B.C.’s provincial health officer is backing the government’s controversial prescribed safer-supply drug program, and recommends broadening it to include pharmaceutical heroin and fentanyl.
Dr. Bonnie Henry released her 96-page report at a news conference Thursday.
It includes recommendations to maximize benefits of prescribed safer supply and mitigate potential harms, feedback from 74 front-line clinicians and people who use drugs, evidence from 99 experts across the province, and an ethics review.
The review endorses the safer-supply program introduced in 2020 by the NDP government in B.C., the first jurisdiction in Canada to implement a provincial prescribed safer-supply program.
It allows clinicians to prescribe a regulated alternative opioid to people who use drugs, to prevent sometimes fatal poisonings from toxic street drugs.
Henry was asked last year by the government to investigate the benefits and risks of the program.
Her review endorses expanding the program from the current use of mostly hydromorphone tablets to the witnessed provision of prescribed heroin (diacetylmorphine) and fentanyl powder and patches, and injectable morphine to be taken in medical settings — or, for those who can’t access doctors, non-medical settings such as compassion clubs.
The report says 4,331 people have access to prescribed safer supply including hydromorphone, and 24,370 people use opioid agonist therapies including methadone and suboxone.
That leaves the majority of the 115,000 people diagnosed with opioid use disorder in B.C. — and more who use drugs but are not diagnosed — at risk of being poisoned by powerful fentanyl-laced street drugs, it says.

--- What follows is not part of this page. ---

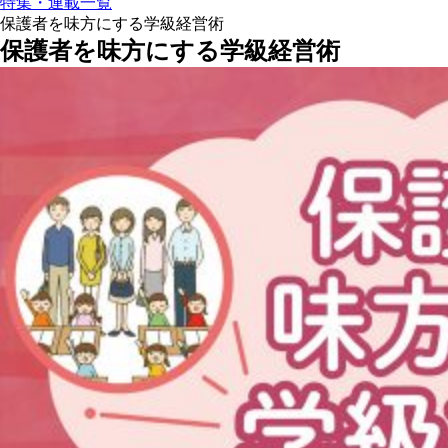
特集・連載一覧
保護者を味方にする学級経営術
保護者を味方にする学級経営術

The review also found, however, that more evidence on safer supply is needed and that “some” diversion of safer supply from its intended use is occurring. It also follows a chief coroner’s report last month that showed an all-time-record 2,511 toxic drug poisonings in B.C. last year despite interventions.
The safe-supply model and decriminalization of carrying personal amounts of drugs are the subject of intense political debate.
BC United and Conservative MLAs want to see a greater focus on recovery and treatment, while harm-reduction experts say prescribed opioid alternatives aren’t saving enough lives because people who use drugs can’t get the prescriptions for various reasons.
Some physicians and politicians have also voiced concerns that safer-supply prescription opioids including hydromorphone (Dilaudid or Dillies) are being sold for cheap on the street by users chasing a more potent drug and ending up in the hands of youth, hooking new users and causing recovered addicts to relapse.
“Anecdotal reports have suggested that youth may increasingly be accessing diverted hydromorphone,” the report says.
The review says concerns over diversion of prescribed opioids should be viewed as a failure to meet the needs of people who use drugs, who may trade or sell prescribed hydromorphone for more powerful substances such as fentanyl.
The provincial health officer recommends a model that includes a person being able to take their prescribed supply away to use later once a relationship with a clinician, medical clinic or pharmacy is established.
At a news conference following the report’s release, Mental Health and Addictions Minister Jennifer Whiteside said the government is reviewing the recommendations to determine next steps.
In the context of a poisoned drug supply that took the lives of 2,511 British Columbians last year, “we are required to do everything that we can across the entire continuum of care to save lives,” said Whiteside.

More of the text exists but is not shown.